In the past children were brought up with more family guidance because family was close by and generations of families had a hand in the raising of children.  Children were influenced more by their family than their friends because of this tight family community.  Parent, grandparents, aunts and uncles all stood together with the same values, behaviors and influenced the younger members toward social and emotional competency. 
 
 
Things are different today.  People are more mobile so generations of families tend to float apart and children are less influenced by generational supports.  They grow up developing the ways of their friends and their friend’s families, babysitters, teachers, television and the internet.  Life has changed and with it we have lost the ability to mold our children.  It has become necessary to pay attention to the direct instruction and modeling of behaviors that are respectful to others and that encourage our children to contribute to each community they are part of as opposed to that community pushing it’s values on our children.  We want our children to have empathy for others, to better their world, and to grow knowing they can influence their environment in positive ways. 
Knowing how to make good choices is essential.  Children have to choose how to respond to others, to discuss an issue, to understand emotions in themselves and others and how to work, play and live in a world community where there are so many choices being presented to them each day.  If a child is given a basic set of rules or a system for making choices and knowing expectations, they will feel more confident and less anxious.
Long ago, children knew where and who to go to for confirmation, support, and encouragement.  Today children often only have their immediate family, and a circle of people who live on the periphery of their family and are less likely to have the same concern as extended family.  This compounds the need for parents to pick and choose who will influence their children.  It requires families to pay attention to those people in their children’s lives who value what they value.

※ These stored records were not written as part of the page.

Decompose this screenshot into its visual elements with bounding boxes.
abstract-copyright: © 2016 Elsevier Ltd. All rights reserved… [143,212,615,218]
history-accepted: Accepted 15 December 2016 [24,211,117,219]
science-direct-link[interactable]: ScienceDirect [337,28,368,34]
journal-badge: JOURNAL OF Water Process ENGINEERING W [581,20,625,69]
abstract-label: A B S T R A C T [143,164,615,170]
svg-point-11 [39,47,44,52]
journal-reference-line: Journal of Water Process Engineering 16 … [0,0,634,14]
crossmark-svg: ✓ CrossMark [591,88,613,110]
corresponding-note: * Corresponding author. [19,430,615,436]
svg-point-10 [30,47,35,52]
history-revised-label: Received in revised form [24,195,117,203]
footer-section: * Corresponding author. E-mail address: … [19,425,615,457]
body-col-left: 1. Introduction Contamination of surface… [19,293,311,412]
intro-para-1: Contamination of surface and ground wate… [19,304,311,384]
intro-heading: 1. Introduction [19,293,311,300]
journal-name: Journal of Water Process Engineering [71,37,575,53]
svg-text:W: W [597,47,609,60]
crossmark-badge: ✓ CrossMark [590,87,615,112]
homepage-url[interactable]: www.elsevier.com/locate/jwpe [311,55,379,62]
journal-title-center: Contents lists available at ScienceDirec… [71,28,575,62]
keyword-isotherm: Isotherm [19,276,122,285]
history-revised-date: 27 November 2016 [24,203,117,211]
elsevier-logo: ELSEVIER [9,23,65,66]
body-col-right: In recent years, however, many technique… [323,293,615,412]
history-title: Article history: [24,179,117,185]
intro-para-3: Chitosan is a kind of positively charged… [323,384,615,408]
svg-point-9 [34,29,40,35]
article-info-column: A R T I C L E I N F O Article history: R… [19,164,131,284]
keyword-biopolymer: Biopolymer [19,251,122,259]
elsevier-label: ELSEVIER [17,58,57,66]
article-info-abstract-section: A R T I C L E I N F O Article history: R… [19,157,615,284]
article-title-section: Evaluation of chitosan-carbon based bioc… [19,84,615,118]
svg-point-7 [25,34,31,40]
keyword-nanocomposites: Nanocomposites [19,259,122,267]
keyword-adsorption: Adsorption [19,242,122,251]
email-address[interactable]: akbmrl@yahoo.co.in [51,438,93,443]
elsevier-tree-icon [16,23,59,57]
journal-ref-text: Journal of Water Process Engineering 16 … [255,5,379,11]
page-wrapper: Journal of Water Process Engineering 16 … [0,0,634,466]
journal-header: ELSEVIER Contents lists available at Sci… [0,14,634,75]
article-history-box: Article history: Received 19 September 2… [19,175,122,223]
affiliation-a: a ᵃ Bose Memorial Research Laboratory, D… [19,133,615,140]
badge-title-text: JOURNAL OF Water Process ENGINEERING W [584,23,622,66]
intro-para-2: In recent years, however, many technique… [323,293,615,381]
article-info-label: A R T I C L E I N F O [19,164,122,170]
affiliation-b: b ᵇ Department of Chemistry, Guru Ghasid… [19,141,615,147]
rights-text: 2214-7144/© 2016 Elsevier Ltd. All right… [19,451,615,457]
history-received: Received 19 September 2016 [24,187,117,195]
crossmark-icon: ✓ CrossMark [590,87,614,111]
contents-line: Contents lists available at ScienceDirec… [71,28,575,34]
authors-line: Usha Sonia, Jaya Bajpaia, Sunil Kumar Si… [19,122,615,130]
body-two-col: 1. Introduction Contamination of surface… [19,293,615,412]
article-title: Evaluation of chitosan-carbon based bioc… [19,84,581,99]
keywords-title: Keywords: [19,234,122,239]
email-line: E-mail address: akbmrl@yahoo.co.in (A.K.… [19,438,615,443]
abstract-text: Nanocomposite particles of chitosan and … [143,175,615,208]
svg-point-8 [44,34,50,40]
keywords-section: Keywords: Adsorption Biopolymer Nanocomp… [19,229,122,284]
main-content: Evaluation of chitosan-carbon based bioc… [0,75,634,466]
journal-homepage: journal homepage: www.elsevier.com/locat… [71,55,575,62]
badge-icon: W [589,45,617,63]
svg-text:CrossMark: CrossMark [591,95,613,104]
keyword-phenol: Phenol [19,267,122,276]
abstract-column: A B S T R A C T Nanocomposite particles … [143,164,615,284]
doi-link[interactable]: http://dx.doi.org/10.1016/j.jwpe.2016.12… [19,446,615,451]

Tuesday, February 14, 2017

How Do Children Learn Success?


Few parents really think their child will grow up to be a successful adult without teaching them how to attain that goal.  We send kids to school year after year to excel in academics, but what do we do to make sure they have social skills, confidence, and etiquette, which are all necessary for success?   

Very little is the answer to that question.  Somehow, we think our children will just absorb what they need to know naturally as they grow.  Waiting for that to happen is a mistake and your child will pay for that mistake.  Children need to be taught and shown manners, social skills, appropriate communication skills and they need to be guided as they build confidence, increase emotional intelligence, and people skills. 

It is important for parents to know and access training that will give their child the boost they need to fully become a successful adult and not sit by and merely hope it happens.  Unless parents make the effort to teach their own children what they need to behave appropriately in all situations, they need to seek out specific training by a professional who does these on a regular basis.  Once children have learned skills they are ready to practice those so that when they become adults well versed in behavior that emits success. 
In 1999, in The Journal of Educational Research, Vol. 92, Issue 6, Greg Brigman and others, presented the article “Teaching Children School Success Skills.”  This study pointed out the success of children in specific schools that added the direct instruction of behaviors that increase listening, attendance, and social skills.  The research showed children who got the direct instruction in these “nonacademic” skills significantly increased performance in school.

Children who learn and know how to behave will do better in school, and earn the respect and admiration of others.  They will demonstrate more leadership qualities and model effective relational skills.  Give your child that edge in their development through classes that teach such skills and don’t just wait for them to soak up those skills naturally.  Help your child take their dreams. to reality.